▶ _Exercise_
The first line of the listing opens the range and the line with "on the size." closes it; repeat those lines and all between them word for word, leaving out the pictures.
=== Begin Enclosure ===
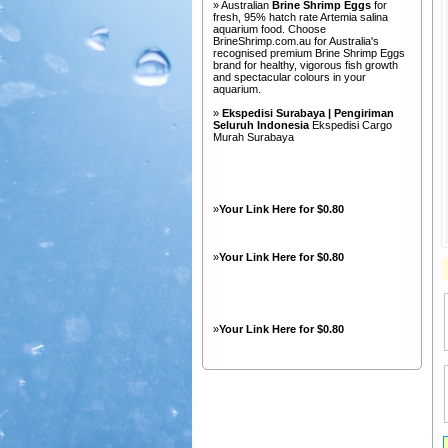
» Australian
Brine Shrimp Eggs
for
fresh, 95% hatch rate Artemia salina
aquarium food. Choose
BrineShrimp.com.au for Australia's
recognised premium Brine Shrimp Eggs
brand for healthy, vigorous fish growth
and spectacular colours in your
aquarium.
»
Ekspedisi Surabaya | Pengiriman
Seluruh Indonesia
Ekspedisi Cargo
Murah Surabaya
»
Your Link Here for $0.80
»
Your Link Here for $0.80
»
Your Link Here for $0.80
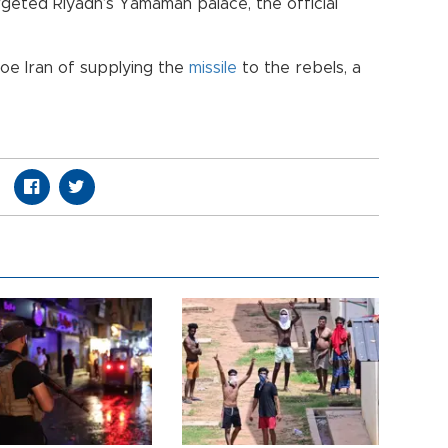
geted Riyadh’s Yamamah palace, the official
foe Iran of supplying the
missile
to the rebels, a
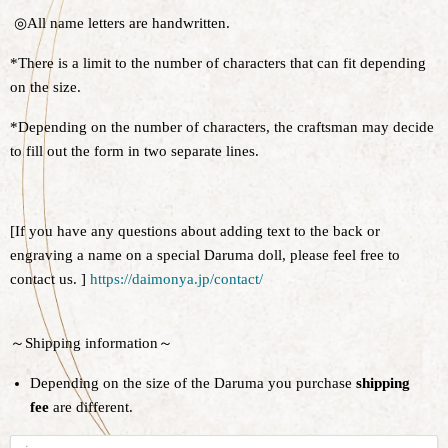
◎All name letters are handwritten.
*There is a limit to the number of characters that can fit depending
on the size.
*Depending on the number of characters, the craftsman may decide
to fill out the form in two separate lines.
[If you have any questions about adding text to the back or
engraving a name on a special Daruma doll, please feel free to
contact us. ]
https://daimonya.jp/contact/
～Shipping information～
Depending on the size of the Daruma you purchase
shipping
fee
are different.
=== End Enclosure ===
▶ _Solution to this task_
» Australian
Brine Shrimp Eggs
for
fresh, 95% hatch rate Artemia salina
aquarium food. Choose
BrineShrimp.com.au for Australia's
recognised premium Brine Shrimp Eggs
brand for healthy, vigorous fish growth
and spectacular colours in your
aquarium.
»
Ekspedisi Surabaya | Pengiriman
Seluruh Indonesia
Ekspedisi Cargo
Murah Surabaya
»
Your Link Here for $0.80
»
Your Link Here for $0.80
»
Your Link Here for $0.80
geted Riyadh’s Yamamah palace, the official
foe Iran of supplying the
missile
to the rebels, a
◎All name letters are handwritten.
*There is a limit to the number of characters that can fit depending
on the size.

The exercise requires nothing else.